[Opening DATA PROVIDED section]
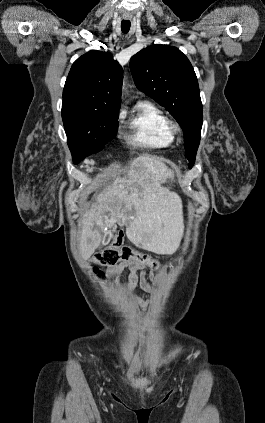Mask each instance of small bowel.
I'll return each instance as SVG.
<instances>
[{"instance_id":"1","label":"small bowel","mask_w":265,"mask_h":423,"mask_svg":"<svg viewBox=\"0 0 265 423\" xmlns=\"http://www.w3.org/2000/svg\"><path fill=\"white\" fill-rule=\"evenodd\" d=\"M129 269L130 271V278H129V289L134 290L135 287L140 284V286L146 290L151 291V287L147 282L146 273H145V266L141 264H137L130 261H123L117 265L111 266L107 269L108 274L112 278L118 277L123 269ZM139 272V275H138ZM149 278L151 281H154V275L152 273L149 274ZM133 300L136 303H144V301L137 295L133 296Z\"/></svg>"}]
</instances>
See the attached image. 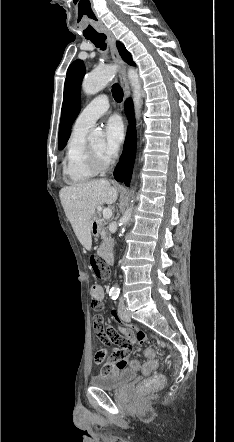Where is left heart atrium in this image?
<instances>
[{
    "label": "left heart atrium",
    "instance_id": "left-heart-atrium-1",
    "mask_svg": "<svg viewBox=\"0 0 234 442\" xmlns=\"http://www.w3.org/2000/svg\"><path fill=\"white\" fill-rule=\"evenodd\" d=\"M124 124L118 115L110 116L105 123L106 142L104 151L108 158L113 157L124 139Z\"/></svg>",
    "mask_w": 234,
    "mask_h": 442
}]
</instances>
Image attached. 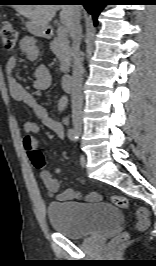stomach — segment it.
<instances>
[{
  "label": "stomach",
  "mask_w": 156,
  "mask_h": 266,
  "mask_svg": "<svg viewBox=\"0 0 156 266\" xmlns=\"http://www.w3.org/2000/svg\"><path fill=\"white\" fill-rule=\"evenodd\" d=\"M27 28L34 35H42L45 32L44 28L34 25L31 21L27 23Z\"/></svg>",
  "instance_id": "1"
}]
</instances>
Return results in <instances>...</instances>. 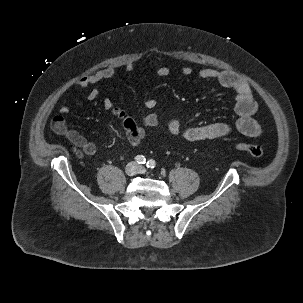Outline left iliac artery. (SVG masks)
<instances>
[{
    "label": "left iliac artery",
    "mask_w": 303,
    "mask_h": 303,
    "mask_svg": "<svg viewBox=\"0 0 303 303\" xmlns=\"http://www.w3.org/2000/svg\"><path fill=\"white\" fill-rule=\"evenodd\" d=\"M155 166H156V162L154 160L150 159L147 161V167L149 169H153V168H155Z\"/></svg>",
    "instance_id": "obj_1"
}]
</instances>
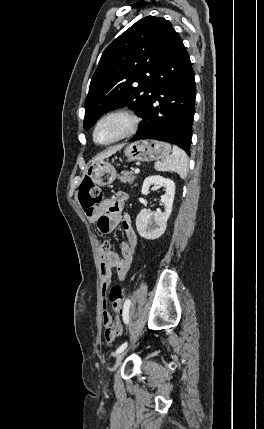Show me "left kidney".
Returning a JSON list of instances; mask_svg holds the SVG:
<instances>
[{
	"label": "left kidney",
	"instance_id": "1",
	"mask_svg": "<svg viewBox=\"0 0 264 429\" xmlns=\"http://www.w3.org/2000/svg\"><path fill=\"white\" fill-rule=\"evenodd\" d=\"M151 185L165 187L166 193L161 196V201L165 206L164 212L150 211L143 209L136 218V228L139 235L148 240H155L161 237L167 227V220L172 212V205L175 195V184L172 180L159 175L147 177L142 185L141 193L147 195Z\"/></svg>",
	"mask_w": 264,
	"mask_h": 429
}]
</instances>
[Closing DATA PROVIDED section]
TASK PROMPT |
Copy every line of the data that carries the word "label".

PROBLEM SOLUTION |
[{"instance_id":"1","label":"small bowel","mask_w":265,"mask_h":423,"mask_svg":"<svg viewBox=\"0 0 265 423\" xmlns=\"http://www.w3.org/2000/svg\"><path fill=\"white\" fill-rule=\"evenodd\" d=\"M129 269L130 271V278H129V289L134 290L135 287L140 284V286L146 290L151 291V287L147 282L146 273H145V266L141 264H137L130 261H123L117 265L111 266L107 269L108 274L112 278L118 277L123 269ZM139 272V275H138ZM149 278L151 281H154V275L152 273L149 274ZM133 300L136 303H144V301L137 295L133 296Z\"/></svg>"}]
    "label": "left heart atrium",
  "label": "stomach",
    "label": "left iliac artery",
	"label": "left kidney",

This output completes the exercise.